Most days, Maci Cox’s job as a social worker supporting myeloma patients is about stacking small gestures: handing out a business card, arranging transportation, lining up lodging, or helping someone navigate an insurer’s website.

“It’s solution-based,” Cox said. “When a patient has a problem, my brain just starts going.”

It’s also a helping hand made possible by Miles for Myeloma funding directed to enhancing patient care through the IU Health Foundation.

Along with Ke Yang, a nurse practitioner, Cox ensures patients receive care that treats the whole person and enhances their quality of life. They work out of an office tucked away on the second floor of the IU Melvin and Bren Simon Comprehensive Cancer Center just steps away from infusion rooms.

They meet with myeloma patients who have completed induction therapy and are preparing for a bone marrow transplant.
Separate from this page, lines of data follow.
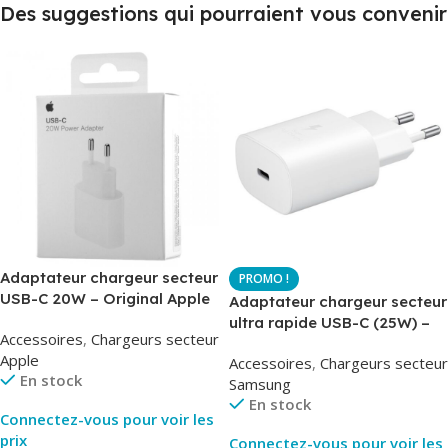
Des suggestions qui pourraient vous convenir
Adaptateur chargeur secteur
USB-C 20W – Original Apple
Adaptateur chargeur secteur
MUVV3ZM – Packaging
ultra rapide USB-C (25W) –
Accessoires
,
Chargeurs secteur
Original
Blanc – Original Samsung
Apple
Accessoires
,
Chargeurs secteur
EP-TA800
En stock
Samsung
En stock
Connectez-vous pour voir les
prix
Connectez-vous pour voir les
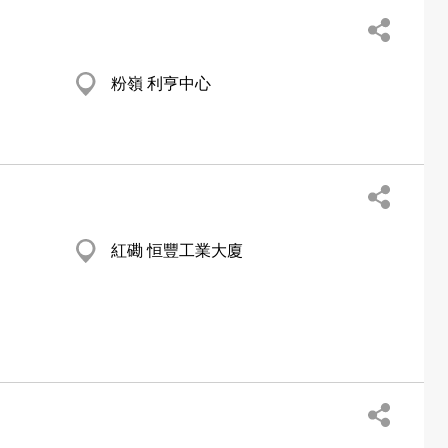
粉嶺 利亨中心
紅磡 恒豐工業大廈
Yang addresses any medical questions they might have about the procedure, its side effects, and outcomes. Meanwhile, Cox helps guide patients in the weeks and months afterward.

That includes administering a psychological assessment. During that meeting, Cox also learns where a patient is working, the status of their family, and what support system they might have. It helps her ascertain what’s needed to ensure the patient stays on track with follow-up care.

Often, a patient’s needs are practical. If they need lodging in Indianapolis, Cox can connect them with community foundations that offer it. For transportation she might be able to obtain a gas card from a social service agency.

“It sounds really simple,” said Cox, who sees up to 15 people each week, “but it’s just hearing patients and making sure they feel supported.”

Cox’s aspiration to work with cancer patients started as an intern with a support group while she earned a master’s degree at the University of Southern Indiana. So far, the reality has been everything she wanted.

“Everyone is just so grateful to be here–the staff in the clinic, the doctors, and the nurses,” she said. “The gratitude patients show confirms my decision to do this.”